Many political analysts who regularly read the political tea leaves have interpreted the victories of Danica Roem and other inclusive, progressive-leaning candidates (trans or otherwise) as an out-and-out repudiation against You Know Who. Their general consensus has been that if You Know Who hasn’t been able to get anything done nearly a year after becoming You Know What, why on Earth should his party be rewarded with new election victories?
Personally, I believe that the voters’ realization that You Know Who can’t do diddly is only one reason for this week’s results.

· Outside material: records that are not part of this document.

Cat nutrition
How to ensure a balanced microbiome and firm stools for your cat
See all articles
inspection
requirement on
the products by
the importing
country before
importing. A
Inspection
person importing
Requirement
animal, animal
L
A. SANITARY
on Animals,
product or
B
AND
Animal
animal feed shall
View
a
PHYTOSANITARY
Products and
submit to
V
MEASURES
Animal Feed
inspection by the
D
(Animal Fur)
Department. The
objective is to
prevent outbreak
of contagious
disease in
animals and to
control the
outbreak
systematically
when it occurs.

Indeed, there were at least a few losing candidates this week who ran campaigns that borrowed from the divisive campaign playbook You Know Who rode to victory one year ago, including the losing candidate for Governor of Virginia. His loss; the losses by other divisive candidates (among them the bigot Danica Roem unseated); and the advancements of a variety of diverse candidates, including those I’ve mentioned here and those I could not, show that people desire to get past the divisiveness and tackle the real issues we face together — issues that do not include restricting LGBT rights or telling trans people which restrooms they should or should not use — and put their trust in new voices who are willing to bridge differences and work to bring real solutions to real issues.

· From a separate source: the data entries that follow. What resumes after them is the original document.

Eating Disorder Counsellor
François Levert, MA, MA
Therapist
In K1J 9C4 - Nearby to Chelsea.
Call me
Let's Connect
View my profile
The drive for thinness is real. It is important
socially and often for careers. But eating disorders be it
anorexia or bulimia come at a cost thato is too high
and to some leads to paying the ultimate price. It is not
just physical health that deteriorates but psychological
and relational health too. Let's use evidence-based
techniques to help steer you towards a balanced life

Of course, the advancements of this week involved a lot of blood and sweat. The victors didn’t sit back, rub a magic lamp, and asked the genie for their wins. Nope, they did a lot of marching, vocalizing, speechifying, door-knocking, hand-shaking, relationship-bulding — a lot of campaigning — to get their message out. And it’s not done yet, of course. The closed-minded who still run the levers of government in this country, as well as those who support them and want to join them, still feel emboldened to lead us into a dark future so far as You Know Who still occupies the You Know What. Indeed, another notoriously bigoted candidate wants to join the lever-pullers in Washington from a state in the Deep South where many folks will lap up anything he says and will say “So what?” to the fact that he’s a documented fondler of women. (Yuck!) That’s why there’s still a lot of work to be done, and no rest for the just.

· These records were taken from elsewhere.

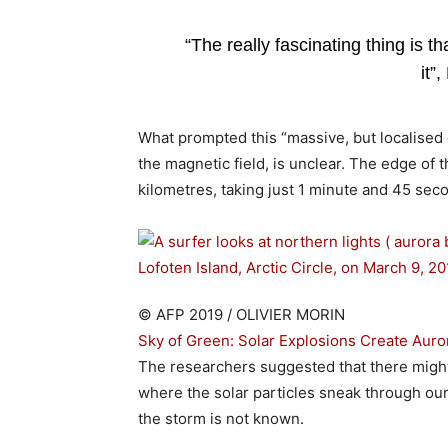
“The really fascinating thing is 
it”
What prompted this “massive, but localise
the magnetic field, is unclear. The edge of
kilometres, taking just 1 minute and 45 sec
© AFP 2019 / OLIVIER MORIN
Sky of Green: Solar Explosions Create Auro
The researchers suggested that there migh
where the solar particles sneak through ou
the storm is not known.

Knowing that this week’s election victories were the fruits of hard work, my mind was reminded of the words of someone who never ran for political office but did cover politics from the Fourth Estate: In 1970, literally 3 days before my first birthday (not that that part means anything), Chet Huntley retired from NBC News and the nightly newscast he anchored with David Brinkley. Before he rode off to Montana on that horse NBC gave him as a retirement gift, Huntley bid his viewers adieu with this message, including the words at the 1:13 mark I want to highlight (you may need to adjust your computer’s volume on this):
“Be patient and have courage, for there will be better and happier news one day, if we work at it.” Chet Huntley may have been thinking about journalism with those words, but they can certainly apply to those who desire a progressive, diverse, and hopeful future. That future won’t happen overnight. There will still be many dark paths to traverse. And there are no guarantees that the future will be as ideal as we hope it will be. But if we keep patient, have courage, and by golly, work at it, there will indeed be a better and happier future one day. For all of us.